SonicWall Acknowledges Exploitation of Critical Vulnerabilities in SMA100 Series Devices
SonicWall has confirmed that two significant vulnerabilities within its SMA100 Secure Mobile Access appliances have been actively exploited. These flaws, recently patched, pose serious risks to organizations utilizing these devices, particularly those in sensitive sectors.
The first vulnerability, identified as CVE-2023-44221, has a CVSS score of 7.2. It involves improper handling of elements in the SMA100 SSL-VPN management interface, enabling remote authenticated attackers with administrative privileges to execute arbitrary commands under a ‘nobody’ user account. This could result in an OS Command Injection vulnerability, allowing attackers to breach the system’s integrity.
The second flaw, CVE-2024-38475, carries a more critical CVSS score of 9.8. This vulnerability stems from inadequate output escaping in the mod_rewrite module of Apache HTTP Server versions 2.4.59 and earlier. It permits attackers to redirect URLs to permitted file system locations, creating a pathway for unauthorized access and potential exploitation of the system.
Both vulnerabilities impact a range of SMA 100 Series devices, including models such as SMA 200, 210, 400, 410, and 500v. SonicWall has released patches for these issues in specific versions: CVE-2023-44221 was addressed in 10.2.1.10-62sv and later, while CVE-2024-38475 was fixed in 10.2.1.14-75sv and subsequent versions.
As of April 29, 2025, SonicWall issued an advisory indicating that these vulnerabilities are likely being exploited in real-world scenarios, urging customers to thoroughly audit their SMA devices for any unauthorized login attempts. Analysis by SonicWall and its security partners has revealed an additional exploitation technique involving CVE-2024-38475, which facilitates access to sensitive files, thus increasing the risk of session hijacking.
This disclosure follows a recent alert from the U.S. Cybersecurity and Infrastructure Security Agency (CISA), which included another vulnerability affecting SonicWall products in its Known Exploited Vulnerabilities catalog, indicating heightened concerns over the security landscape surrounding these devices.
On May 1, 2025, CISA added both vulnerabilities to its Known Exploited Vulnerabilities catalog, mandating federal agencies to implement patches by May 22, 2025. In-depth analyses have emerged from cybersecurity firms like watchTowr Labs, which provided technical insights detailing how CVE-2024-38475 could be leveraged to gain unauthorized administrative control over vulnerable SonicWall appliances.

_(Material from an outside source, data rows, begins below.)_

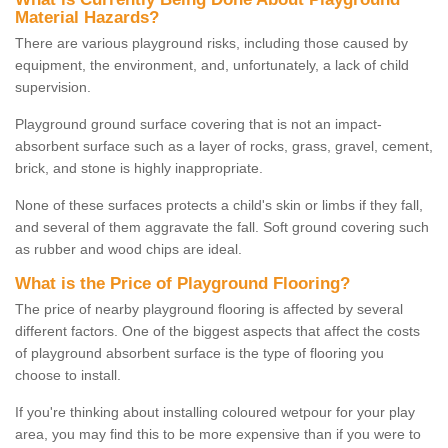
Material Hazards?
There are various playground risks, including those caused by
equipment, the environment, and, unfortunately, a lack of child
supervision.
Playground ground surface covering that is not an impact-
absorbent surface such as a layer of rocks, grass, gravel, cement,
brick, and stone is highly inappropriate.
None of these surfaces protects a child's skin or limbs if they fall,
and several of them aggravate the fall. Soft ground covering such
as rubber and wood chips are ideal.
What is the Price of Playground Flooring?
The price of nearby playground flooring is affected by several
different factors. One of the biggest aspects that affect the costs
of playground absorbent surface is the type of flooring you
choose to install.
If you're thinking about installing coloured wetpour for your play
area, you may find this to be more expensive than if you were to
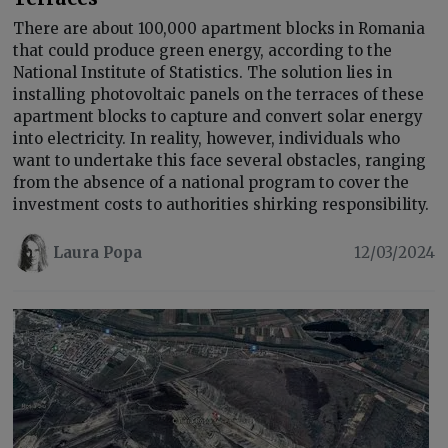
There are about 100,000 apartment blocks in Romania
that could produce green energy, according to the
National Institute of Statistics. The solution lies in
installing photovoltaic panels on the terraces of these
apartment blocks to capture and convert solar energy
into electricity. In reality, however, individuals who
want to undertake this face several obstacles, ranging
from the absence of a national program to cover the
investment costs to authorities shirking responsibility.
Laura Popa
12/03/2024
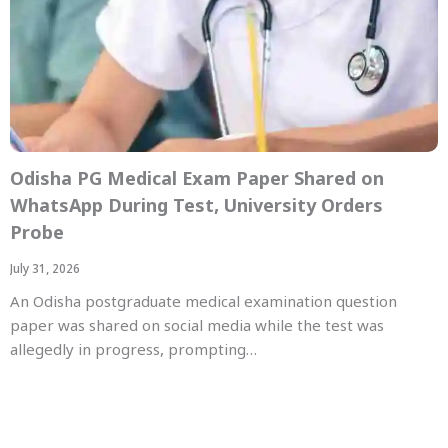
Odisha PG Medical Exam Paper Shared on
WhatsApp During Test, University Orders
Probe
July 31, 2026
An Odisha postgraduate medical examination question
paper was shared on social media while the test was
allegedly in progress, prompting…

The CVE-2023-44221 vulnerability has been classified as a post-authentication command injection issue affecting the Diagnostics menu within the management interface, raising alarms about potential exploitation by threat actors who may be chaining the two vulnerabilities to compromise currently active administrator session tokens.
Given the nature of these vulnerabilities, a range of MITRE ATT&CK tactics might be applicable. Initial access is likely achieved through exploiting vulnerabilities (T1190), and adversaries could employ privilege escalation techniques (T1068) to gain administrative control. The potential for persistence (T1098) could arise as attackers maintain a foothold in compromised systems.

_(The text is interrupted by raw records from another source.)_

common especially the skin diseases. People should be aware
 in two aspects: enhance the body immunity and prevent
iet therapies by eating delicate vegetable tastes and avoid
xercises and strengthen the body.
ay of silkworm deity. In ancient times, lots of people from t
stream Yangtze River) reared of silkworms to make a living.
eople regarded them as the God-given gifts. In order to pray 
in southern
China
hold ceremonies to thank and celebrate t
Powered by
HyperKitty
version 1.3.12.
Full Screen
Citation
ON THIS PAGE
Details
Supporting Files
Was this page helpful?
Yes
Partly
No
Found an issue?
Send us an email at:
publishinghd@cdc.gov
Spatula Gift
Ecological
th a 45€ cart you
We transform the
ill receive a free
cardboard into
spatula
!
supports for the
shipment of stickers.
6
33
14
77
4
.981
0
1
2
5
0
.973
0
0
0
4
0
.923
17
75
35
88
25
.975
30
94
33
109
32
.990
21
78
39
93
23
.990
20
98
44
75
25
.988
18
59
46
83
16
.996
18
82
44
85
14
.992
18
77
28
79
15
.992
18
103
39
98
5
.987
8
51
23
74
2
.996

The security implications of these vulnerabilities are profound, given that they have been actively exploited against sensitive organizations. As stated by watchTowr’s CEO, these flaws are particularly concerning due to their simplicity and the potential ease with which attackers can exploit them. The cybersecurity community and affected organizations alike must remain vigilant in addressing these vulnerabilities to mitigate risks.
In conclusion, as SonicWall navigates these significant security challenges, business owners should prioritize reviewing their cybersecurity protocols and ensuring that their devices are updated and continually monitored to prevent unauthorized access.